Minister of Justice and Public Instruction
- In office 1 September 1903 – 10 January 1904
- President: Germán Riesco

President of the Chamber of Deputies
- In office 14 November 1902 – 1903

First Vice President of the Chamber of Deputies of Chile
- In office 6 March 1901 – 14 November 1902

Minister of Justice and Public Instruction
- In office 20 May 1891 – 29 September 1891
- President: José Manuel Balmaceda

Acting Minister of the Interior
- In office 8 August 1891 – 29 August 1891
- President: José Manuel Balmaceda

First Vice President of the Chamber of Deputies of Chile
- In office 21 April 1891 – 21 May 1891

Member of the Chamber of Deputies
- In office 1900–1909
- Constituency: Santiago
- In office 1888–1891
- Constituency: Los Andes
- In office 1873–1876
- Constituency: La Victoria

Personal details
- Born: 6 December 1848 Santiago, Chile
- Died: 9 March 1915 (aged 66) Santiago, Chile
- Party: Liberal Democratic Party
- Spouse: Laura Briseño
- Parent(s): Julián Concha Tadea Berguecio
- Education: University of Chile (LL.B)
- Profession: Lawyer, judge

= Francisco Concha Berguesio =

Chilean lawyer and politician (1848–1915)

Francisco Javier Concha Berguecio (6 December 1848 – 9 March 1915) was a Chilean lawyer, judge and politician who served as a member of the Chamber of Deputies of Chile and as a minister of state.

A member of the Liberal Democratic Party, he also served as first vice president and later president of the Chamber of Deputies.

==Early life==
Concha was born in Santiago on 6 December 1848 to Julián Concha and Tadea Berguecio. He studied at the Instituto Nacional from 1858 and later studied law at the University of Chile, qualifying as a lawyer on 14 January 1870.

He married Laura Briseño.

Concha pursued a career in the judiciary and was appointed judge of Los Andes on 12 August 1876. He remained in the position for eleven years before retiring on 27 February 1888 due to a physical disability that prevented him from continuing his judicial duties.

==Political career==
Concha first entered the Chamber of Deputies as substitute deputy for La Victoria for the 1873–1876 legislative term.

After leaving the judiciary, he returned to parliamentary politics and was elected deputy for Los Andes for the 1888–1891 term. During this period, he served as a substitute member of the permanent committee for constitution, legislation and justice.

In 1891, Concha represented Los Andes in the Constituent Congress. He served as first vice president of the Chamber of Deputies from 21 April to 21 May 1891.

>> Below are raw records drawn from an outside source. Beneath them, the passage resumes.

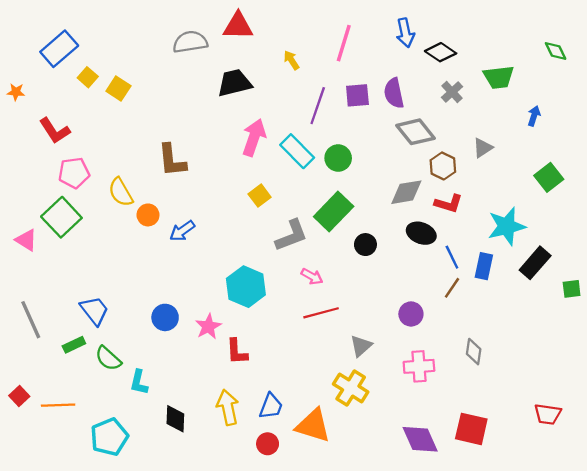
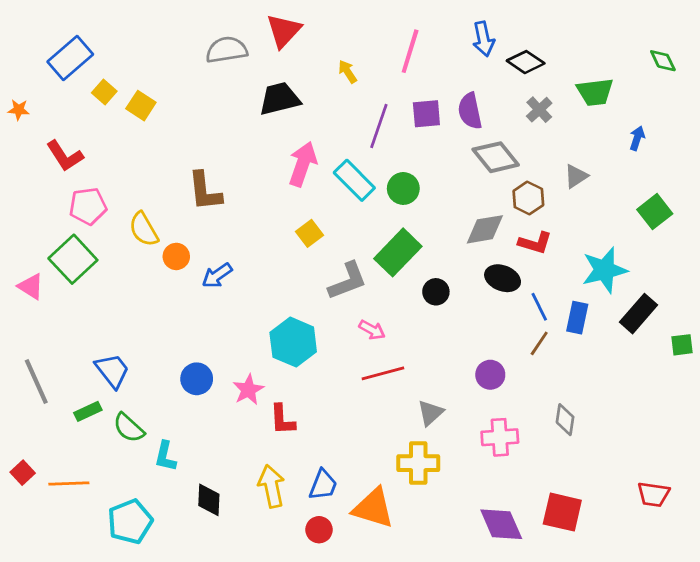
red triangle: (238, 26) -> (284, 31), turned -48
yellow cross: (351, 388) -> (418, 463), turned -32

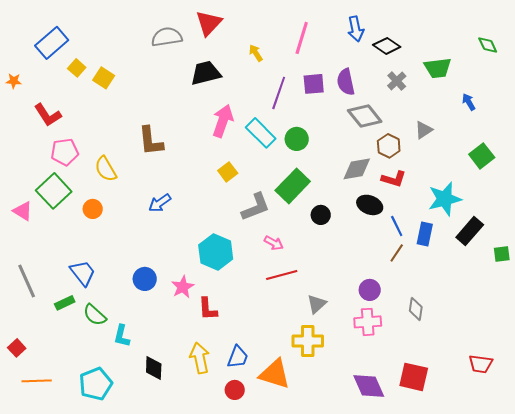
blue arrow: (637, 138) -> (469, 102), turned -48
orange circle: (176, 256) -> (93, 209), moved
purple circle: (490, 375) -> (370, 290), moved
orange line: (69, 483) -> (37, 381), moved

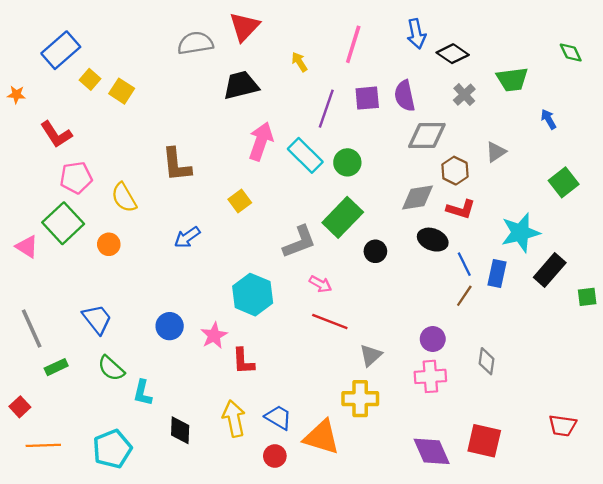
gray diamond: (365, 116) -> (427, 136), turned -52
yellow square: (228, 172) -> (240, 201), moved
red line: (282, 275) -> (330, 321), turned 36
green rectangle: (65, 303) -> (56, 367), moved
blue trapezoid: (238, 357) -> (278, 417), turned -80

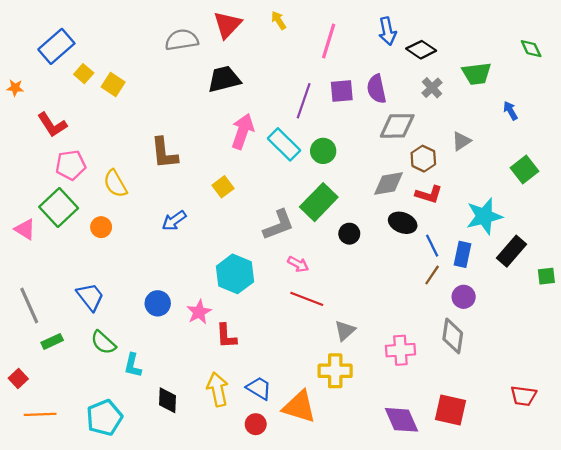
yellow arrow: (299, 62) -> (279, 20), moved
purple circle: (433, 339) -> (464, 297), moved
gray diamond: (487, 361) -> (453, 336), size x1.4

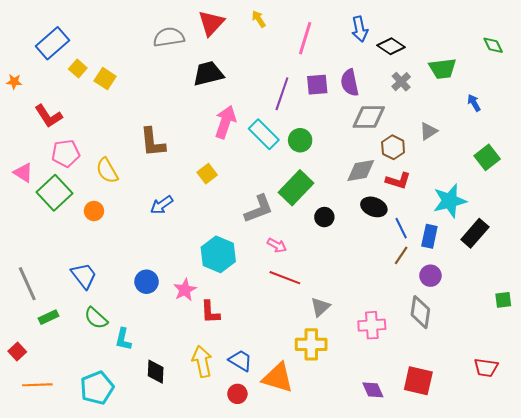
pink triangle: (25, 229) -> (23, 173), moved
green square: (546, 276) -> (503, 300), moved
purple diamond: (402, 420) -> (373, 390), size x0.7

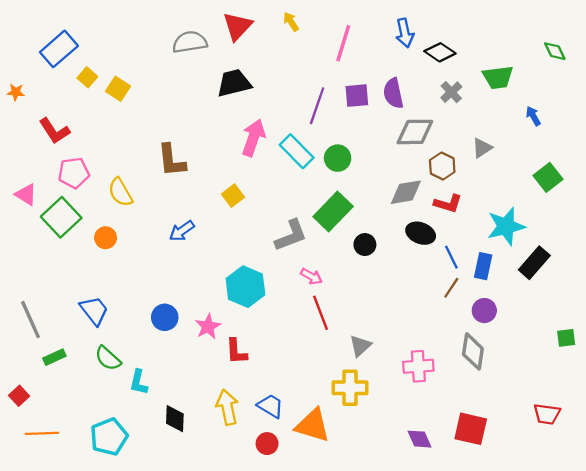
red line: (285, 278) -> (321, 313), turned 48

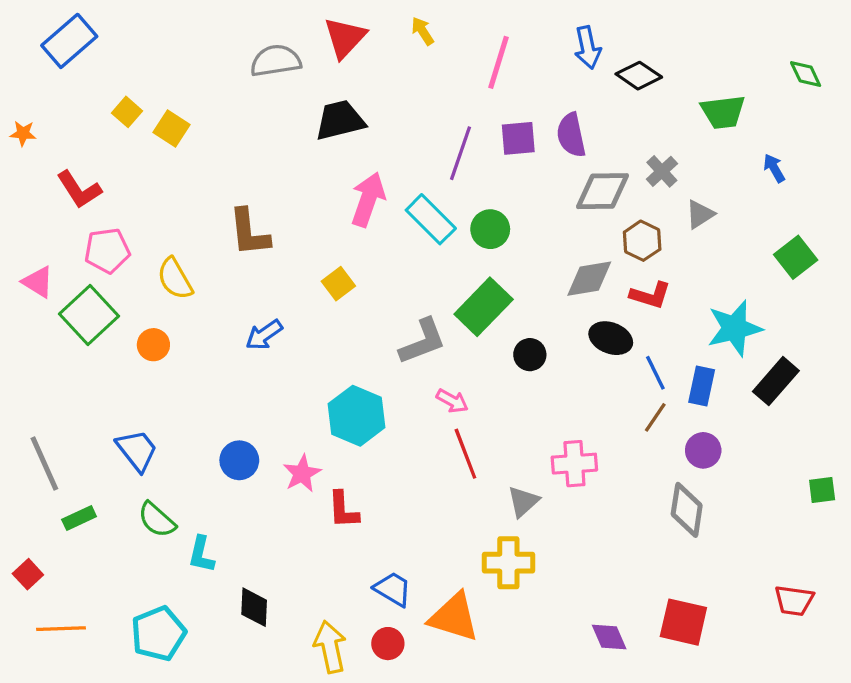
blue rectangle: (59, 49) -> (69, 41), moved
gray cross: (451, 92) -> (662, 171), moved
pink cross: (418, 366) -> (574, 464), moved
yellow arrow: (227, 407) -> (330, 647), moved

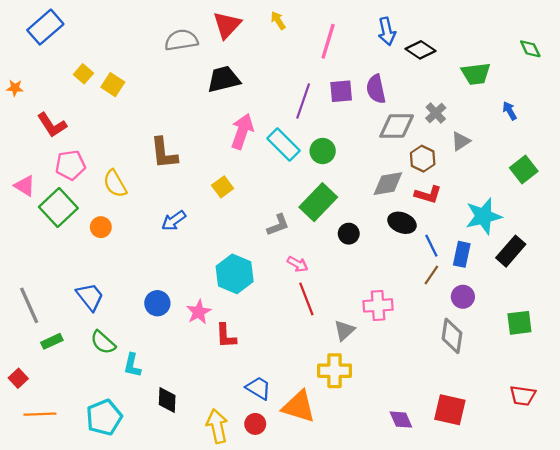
gray L-shape: (423, 341) -> (278, 225), size x0.7
green square: (822, 490) -> (519, 323), moved, size x1.4

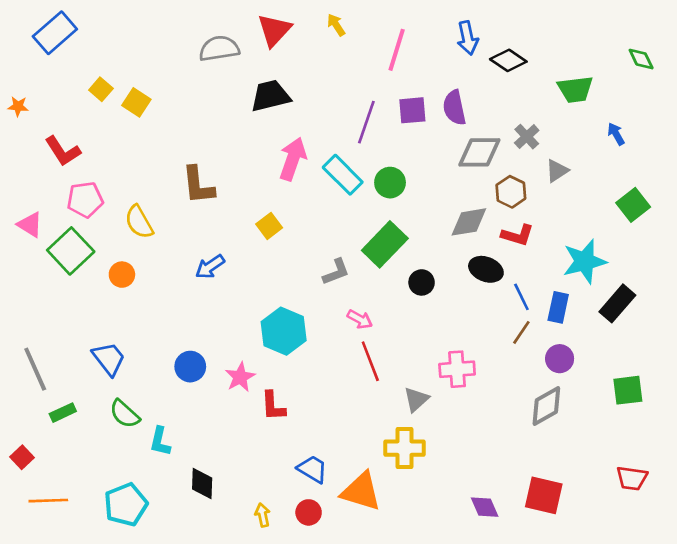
gray diamond: (452, 336) -> (546, 406), turned 52
yellow arrow: (217, 426) -> (263, 515), size x0.6

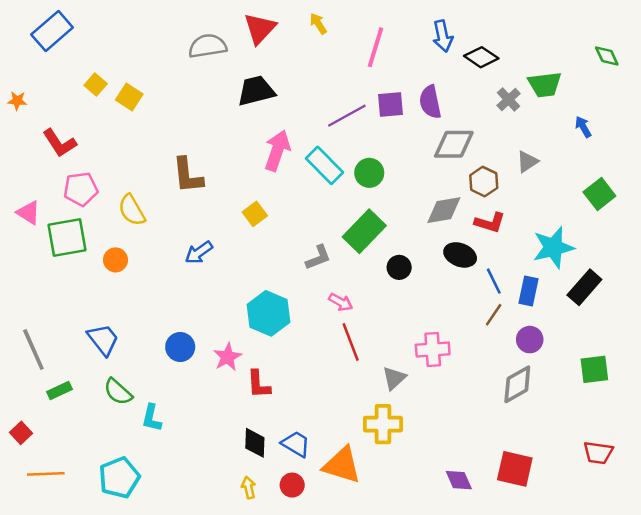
purple line: (366, 122) -> (347, 116), turned 42
gray cross: (527, 137) -> (509, 99), moved
green square: (71, 251) -> (67, 238), turned 33
black diamond: (202, 484) -> (255, 443), moved

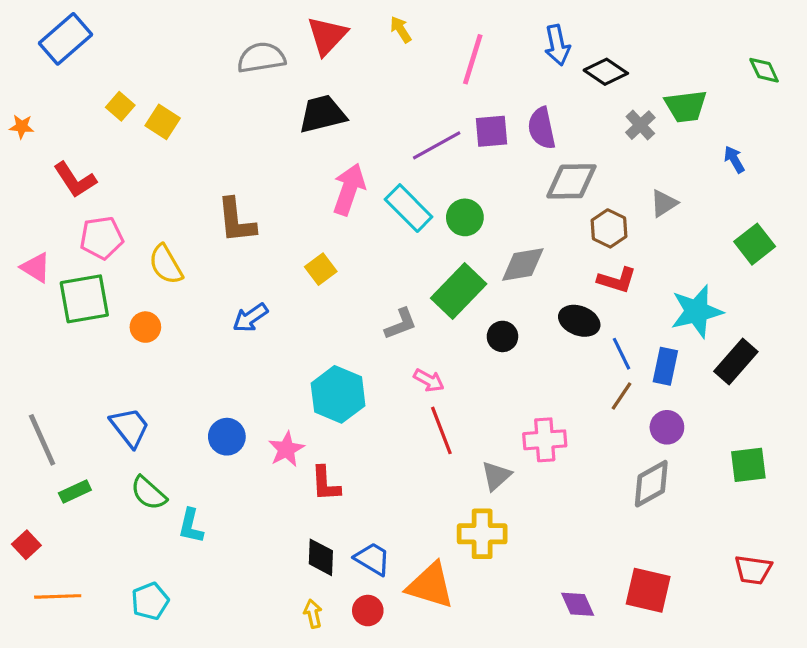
gray diamond: (444, 210) -> (523, 264), moved
cyan pentagon: (119, 478) -> (150, 601), size x0.7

During the presidency of José Manuel Balmaceda, Concha was appointed Minister of Justice and Public Instruction on 20 May 1891 and remained in office until 29 September of that year. He concurrently served as acting Minister of the Interior from 8 to 29 August 1891.

A member of the Liberal Democratic Party, Concha subsequently returned to Congress as deputy for Santiago. He represented the constituency for three consecutive legislative terms, from 1900 to 1903, 1903 to 1906 and 1906 to 1909.

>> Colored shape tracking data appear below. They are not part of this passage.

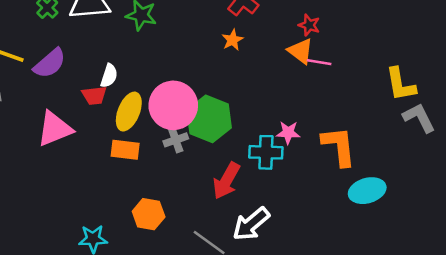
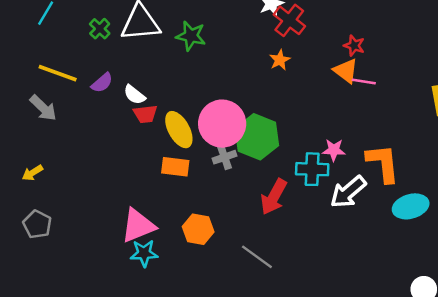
purple semicircle: (50, 63) -> (102, 83), size x0.7
white semicircle: (109, 76) -> (134, 95), moved, turned 110
yellow ellipse: (129, 112) -> (179, 130), turned -51
pink triangle: (55, 129) -> (138, 226), moved
white arrow: (251, 224) -> (348, 192), moved

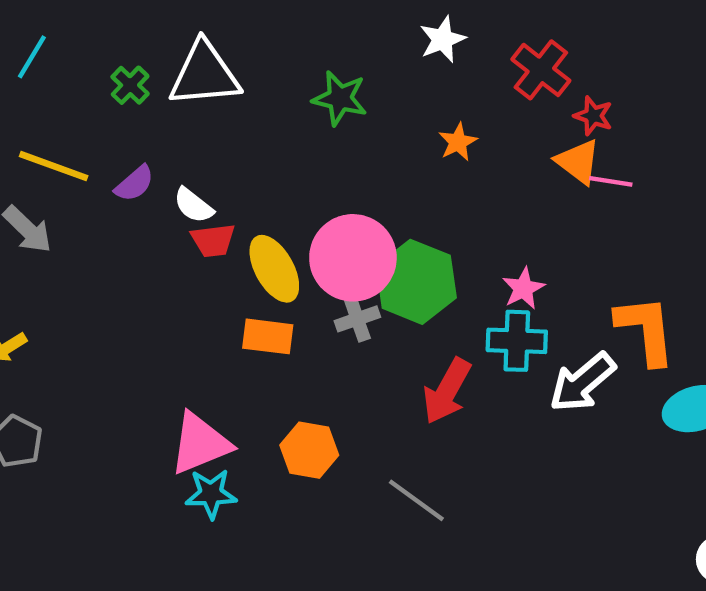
red cross: (289, 20) -> (541, 70), moved
green star: (191, 36) -> (340, 98), moved
pink star: (334, 150) -> (523, 288), moved, turned -30

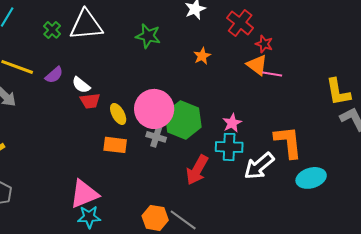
yellow ellipse: (274, 269) -> (118, 114), size x0.7
gray cross: (357, 319) -> (156, 137), turned 36
orange hexagon: (309, 450) -> (155, 218), moved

During these terms, Concha participated in the permanent committees for constitution, legislation and justice, legislation and justice, foreign relations, and public instruction. He served as first vice president of the Chamber of Deputies from 6 March 1901 until 14 November 1902, when he assumed its presidency.

Concha served as provisional president of the Chamber on 15 May 1903 and was elected its titular president on 2 June of that year.

During the presidency of Germán Riesco, Concha returned to the cabinet as Minister of Justice and Public Instruction, serving from 1 September 1903 to 10 January 1904.

Concha died in Santiago on 9 March 1915, aged 66. In 1917, Law No. 3,177 granted his widow a state pension.